L'autre pilier de leur mouvement s'appuie sur le concept de "progressisme". "Nous souhaitons un projet de société ouverte où la religion est l'affaire du roi", explique le président de l'UPP qui a le PJD dans le viseur. Le jeune homme s'oppose aux islamistes et prône un vivre-ensemble avec les chrétiens et les juifs. Son discours s'appuie sur le discours du roi qui cautionne un islam progressiste et une politique internationale tournée vers l'Afrique.

Cap sur les prochaines élections législatives

"Pour l'instant c'est un mouvement politique associatif, mais le rêve est de devenir un parti politique", avoue Omar Khyari qui travaille actuellement en France comme consultant dans le cabinet de Jacques Attali où il se construit un carnet d'adresse. Le jeune homme espère être de retour au Maroc en janvier 2018 et construire, d'ici là,  "un réseau avec des associations plus visibles comme Amadeus".

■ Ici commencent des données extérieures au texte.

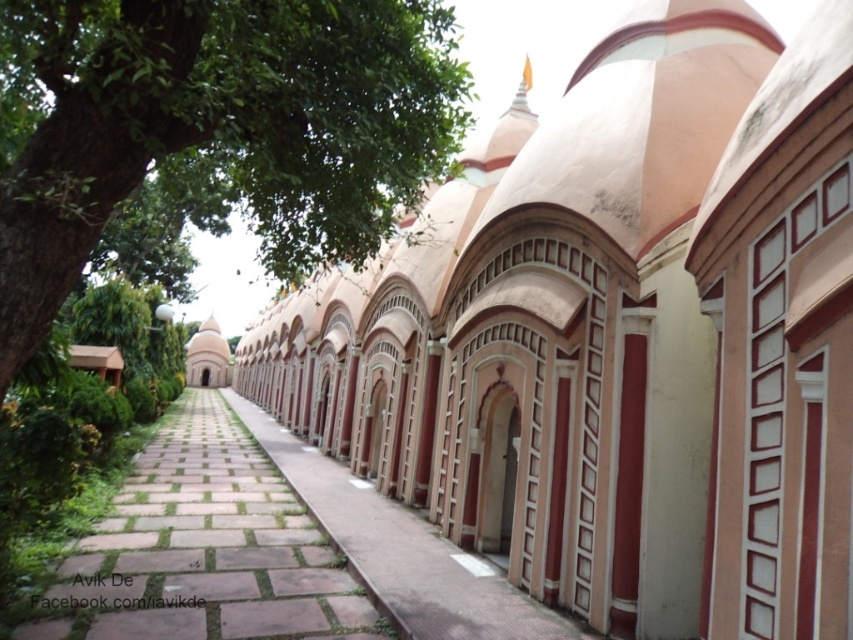 You are standing at the entrance of the corridor and want to take a photo of the pink stone pathway at center without the green leafy tree at upper left blocking the view. Which direction should you move to achieve this?

Move to the right side of the corridor so that the green leafy tree at upper left is no longer blocking the view of the pink stone pathway at center.

You are a tour guide leading a group through the corridor. You want to ensure that a 3.5 meter long banner can be displayed between the pink stone archway at center and the brown stone path at center without touching either. Is this possible?

The pink stone archway at center and brown stone path at center are 4.03 meters apart. Since the banner is 3.5 meters long, which is shorter than the distance between them, it can be displayed between them without touching either. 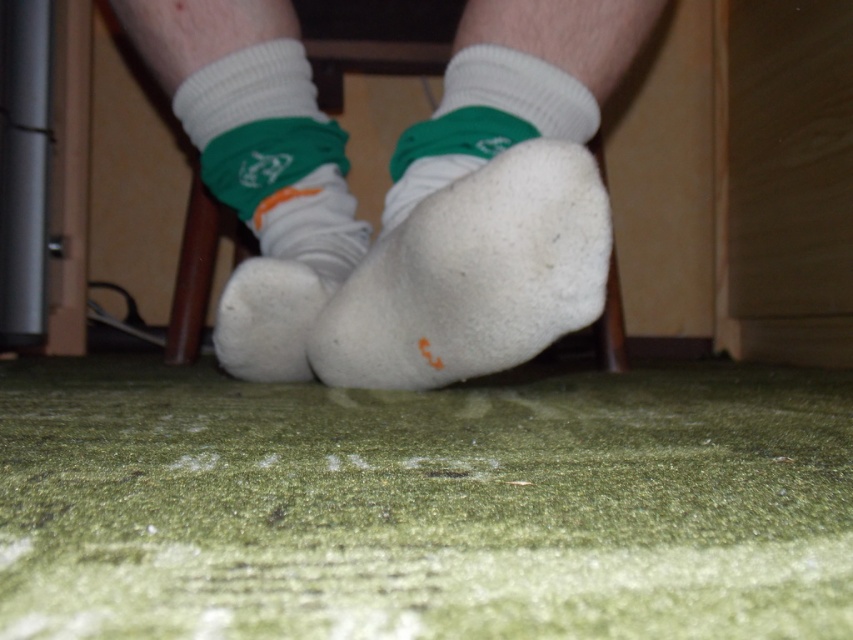 Question: Which of these objects is positioned closest to the white fuzzy sock at lower center?

Choices:
 (A) white fuzzy sock at center
 (B) white cotton socks at center

Answer: (B)

Question: Can you confirm if white cotton socks at center is positioned below white fuzzy sock at center?

Choices:
 (A) yes
 (B) no

Answer: (B)

Question: Does white cotton socks at center appear over white fuzzy sock at lower center?

Choices:
 (A) yes
 (B) no

Answer: (A)

Question: Can you confirm if white fuzzy sock at center is positioned to the right of white fuzzy sock at lower center?

Choices:
 (A) yes
 (B) no

Answer: (A)

Question: Estimate the real-world distances between objects in this image. Which object is closer to the white fuzzy sock at center?

Choices:
 (A) white fuzzy sock at lower center
 (B) white cotton socks at center

Answer: (B)

Question: Which point appears closest to the camera in this image?

Choices:
 (A) (351, 308)
 (B) (467, 35)

Answer: (A) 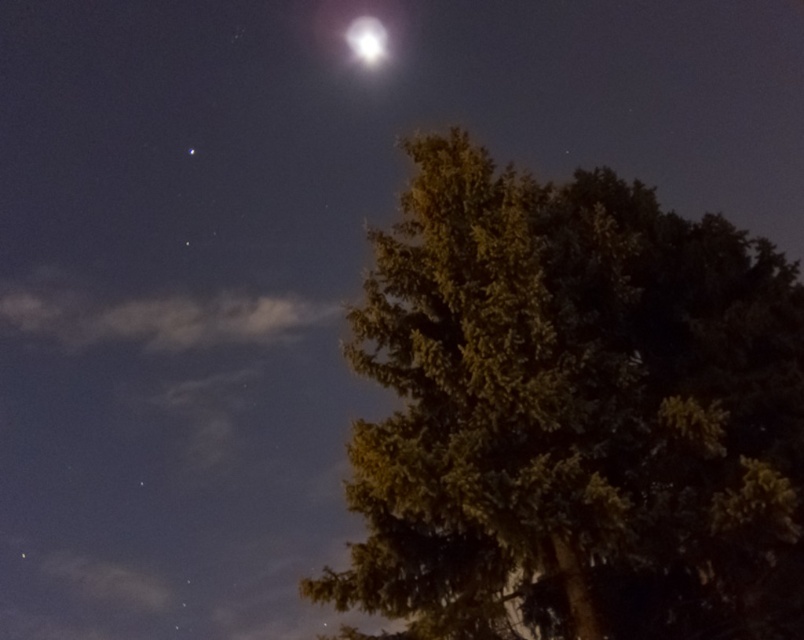 Question: Does green textured tree at right have a greater width compared to bright white crystal at upper center?

Choices:
 (A) no
 (B) yes

Answer: (B)

Question: Among these objects, which one is nearest to the camera?

Choices:
 (A) green textured tree at right
 (B) bright white crystal at upper center

Answer: (A)

Question: Which object is farther from the camera taking this photo?

Choices:
 (A) green textured tree at right
 (B) bright white crystal at upper center

Answer: (B)

Question: Does green textured tree at right have a larger size compared to bright white crystal at upper center?

Choices:
 (A) no
 (B) yes

Answer: (B)

Question: Does green textured tree at right have a smaller size compared to bright white crystal at upper center?

Choices:
 (A) no
 (B) yes

Answer: (A) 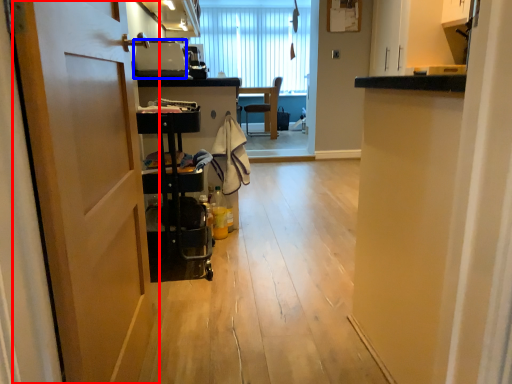 Question: Which of the following is the closest to the observer, door (highlighted by a red box) or appliance (highlighted by a blue box)?

Choices:
 (A) door
 (B) appliance

Answer: (A) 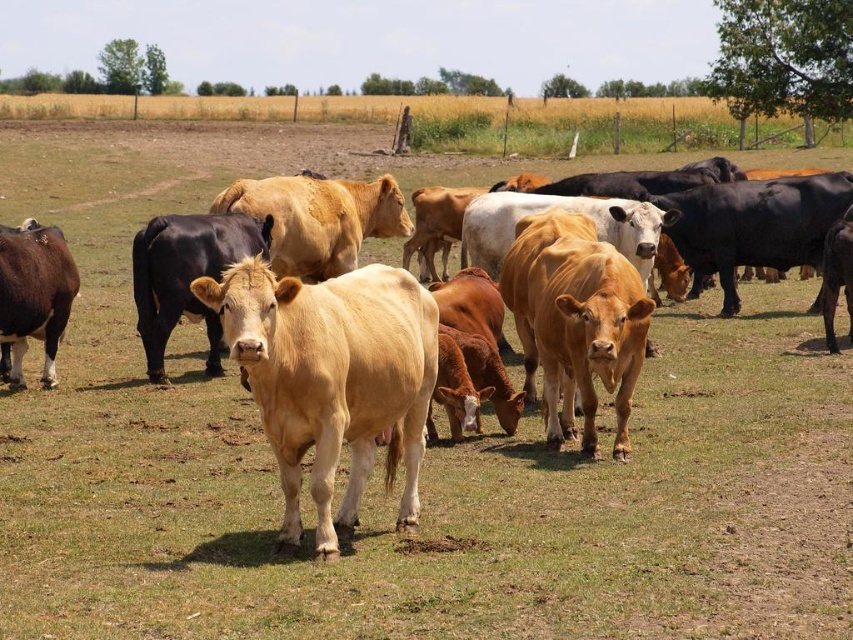 You are a farmer checking the field and need to locate the shiny black bull at center. According to the coordinates provided, where exactly is the shiny black bull positioned in the image?

The shiny black bull at center is located at point (186, 275), which means it is positioned slightly to the right and lower middle of the image.

Consider the image. You are a farmer checking the field. You notice the shiny black bull at center and the brown glossy cow at left. Which animal is closer to the fence that separates the grassy field from the golden wheat field in the background?

The shiny black bull at center is closer to the fence because it is positioned over the brown glossy cow at left, which is farther away from the fence.

You are a farmer checking the field. You see the shiny black bull at center and the brown glossy cow at left. Which cow is positioned more to the east if the sun is setting in the west?

The brown glossy cow at left is positioned more to the east because the shiny black bull at center is to the right of it, and since the sun is setting in the west, the right side of the image faces west while the left side faces east. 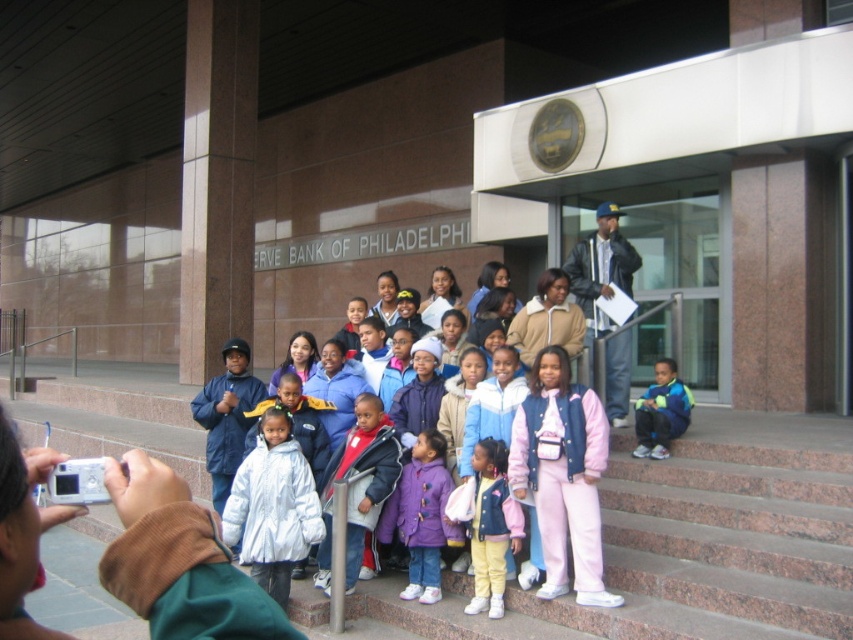 Question: Which point is closer to the camera taking this photo?

Choices:
 (A) (596, 218)
 (B) (263, 433)
 (C) (519, 531)

Answer: (C)

Question: Is white shiny coat at center in front of purple fleece jacket at center?

Choices:
 (A) no
 (B) yes

Answer: (B)

Question: Is light purple fleece jacket at center bigger than blue fleece jacket at center?

Choices:
 (A) yes
 (B) no

Answer: (B)

Question: Which object appears closest to the camera in this image?

Choices:
 (A) light purple fleece jacket at center
 (B) white shiny coat at center

Answer: (A)

Question: Can you confirm if white shiny coat at center is wider than blue fleece jacket at center?

Choices:
 (A) no
 (B) yes

Answer: (B)

Question: Among these points, which one is nearest to the camera?

Choices:
 (A) (671, 435)
 (B) (625, 259)
 (C) (408, 586)

Answer: (C)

"Je vais être honnête, cela va être compliqué de se présenter à des élections avant cinq à dix ans, car il faut remplir nombreuses règles normatives pour être un parti, mais ce serait magique si on pouvait se présenter aux prochaines élections législatives. Je sais que c'est compliqué et un rêve, mais je vais tout faire pour y arriver", ambitionne Omar Khyari.